After the second kidnapping, the family fled to Kenya. In 2014, they came to the United States as refugees and settled in Sioux Falls, South Dakota.
They found work and started a church. Claude has two jobs. One as an interpreter at Lutheran Social Services. And his wife, Jolie, works at the Smithfield Pork Plant. Her job is to trim the skin off of meat.
[SOUND OF JOLIE SPEAKING]
CLAUDE: It was really tired especially in the right handed shoulder. She was feeling painful in the right shoulder.
It’s hard work, and Claude says he didn’t want her to do it. But Jolie insisted.
CLAUDE: Cause they pay good check, that good money. [Laughs]
Jolie and eight others in their church worked at the plant. When it closed, they all took a financial hit. Thankfully, none of them have tested positive for the virus.
Smithfield paid employees partial wages for two weeks after the closure. But Claude says families in his church are still struggling financially. Other family members have also lost jobs at other businesses.
Claude spends his days calling each family in his church, asking about needs and praying with them. His church has been able to help families buy groceries, medicines and cleaning supplies, but next month many of them will need help paying rent.
CLAUDE: In one family there is three people who worked in Smithfield. All of them, they don’t work.
Hunegnaw Bekele pastors the Ethiopian Christian Fellowship in Sioux Falls.
BEKELE: We are about 50 members. I think over half of our church members, they work at Smithfield.
Bekele says many of the people who worked in the plant are struggling with fear of the virus. Especially because language barriers make it difficult for them to read the latest news and educate themselves.
BEKELE: The virus is about dying. For example if I tell you about One of my church member right now, she has five children, and they are growing. And then she was tested positive and she has to quarantine herself in her room. And she used to be the leader, providing and working hard… and now she has fear of dying. If she die what could happen to her mom and children.
Bekele calls this woman in his congregation daily to pray and provide words of hope. He also posts encouraging messages for his church on Zoom.
So far, with Smithfield’s partial pay, Bekele says people in his church are doing OK financially.
BEKELE: At this point, our church is OK but from now onward we may not enough resource to keep up with church and support.
Both pastors are reaching out to other churches for help. So far they’ve both received $25-hundred dollars from other churches in their Mennonite Brethren denomination with more money on the way.
Pastor Rick Eshbaugh along with other pastors helped coordinate those grants.
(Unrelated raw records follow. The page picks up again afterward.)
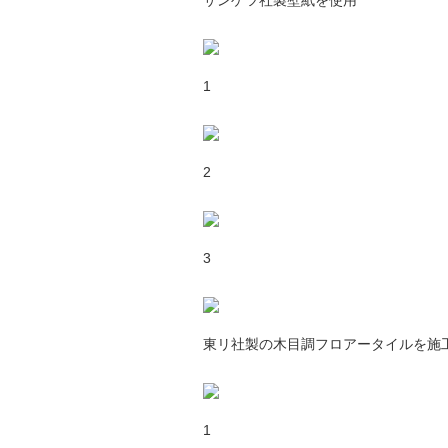
サンゲツ社製壁紙を使用
1
2
3
東リ社製の木目調フロアータイルを施
1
Denomination churches are also providing livestream technology how-to guides and government aid training.
ESHBAUGH: For some of our immigrant groups, our families, they are experiencing a little bit of confusion about how to access some of the resources available through our government. In some ways they are not as able to connect with technology. So they’re kind of struggling quite a bit, and I think about our responsibility to take care of those in our land and our responsibility to our fellow Christian.
On Tuesday, President Trump signed an executive order invoking the Defense Production Act to ensure meatpacking and egg plants keep running.
But as of yesterday, it’s not clear when the Smithfield Foods plant could reopen.
Claude says when the plant does reopen he wants more health protections for his wife and other workers, including social distancing on the meat lines.
While there are so many financial and health uncertainties, Claude says God has never let his family down before. Why would this time be any different?
CLAUDE: I trust God is Provider. God is our provider Dad.
Reporting for WORLD, I’m Sarah Schweinsberg.